Which floor levels and unit stacks at Fourth Avenue Residences offer the best value proposition?

Within condominium developments, unit positioning significantly impacts both pricing and long-term capital appreciation. Lower floors (levels 3-6) typically trade at modest discounts (2-5%) relative to mid-stack positioning, making them attractive for value-conscious purchasers who prioritise price over prestige. However, lower floors may attract stronger rental demand from tenants prioritising accessibility and reduced lift waiting times. Mid-stack units (levels 8-15) command premium positioning, balancing view quality, privacy, and accessibility whilst avoiding the marginal diminishing returns of ultra-high floors.
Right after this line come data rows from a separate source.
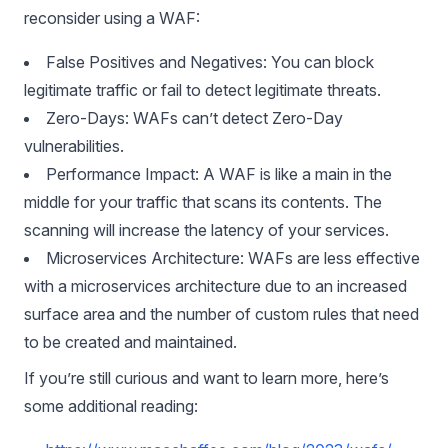
reconsider using a WAF:
False Positives and Negatives: You can block
legitimate traffic or fail to detect legitimate threats.
Zero-Days: WAFs can’t detect Zero-Day
vulnerabilities.
Performance Impact: A WAF is like a main in the
middle for your traffic that scans its contents. The
scanning will increase the latency of your services.
Microservices Architecture: WAFs are less effective
with a microservices architecture due to an increased
surface area and the number of custom rules that need
to be created and maintained.
If you’re still curious and want to learn more, here’s
some additional reading:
Upper floors (levels 18+, if applicable at this development) appeal to investors and owner-occupiers prioritising views and privacy, commanding premiums of 8-15% relative to mid-stack equivalents. For investment purposes, mid-stack positioning typically delivers superior capital growth and tenant appeal. Prospective purchasers should request detailed unit-level pricing from the development to identify opportunities where floor positioning has been undervalued relative to intrinsic location quality and rental demand profiles.

What is the future supply pipeline in District 9, and how might it impact Fourth Avenue Residences' appreciation potential?

District 9's planning pipeline contains limited new large-scale residential releases compared to neighbouring Districts 10, 11, and the East Coast corridor expansion zones. This relative supply scarcity—coupled with stringent governmental restrictions on residential land release—historically supports price resilience and capital appreciation for existing stock. The Urban Redevelopment Authority's current zoning preferences favour mixed-use and commercial development over pure residential supply, particularly in prime central locations. However, potential risks include oversupply in adjacent Districts 10 and 11, where multiple major launches (Orchard Residences, Meyer Mansion expansion) could fragment buyer attention and rental demand. The long-term appreciation outlook for Fourth Avenue Residences remains positive given MRT integration, limited new supply, and location fundamentals, but investors should monitor District-10/11 project launches and their absorption rates as demand-dampening factors. Economic headwinds, rising interest rates, and potential corrections in the broader Singapore property market could moderate appreciation expectations—stress-testing assumptions around 2-3% annual capital growth is prudent when evaluating purchase decisions.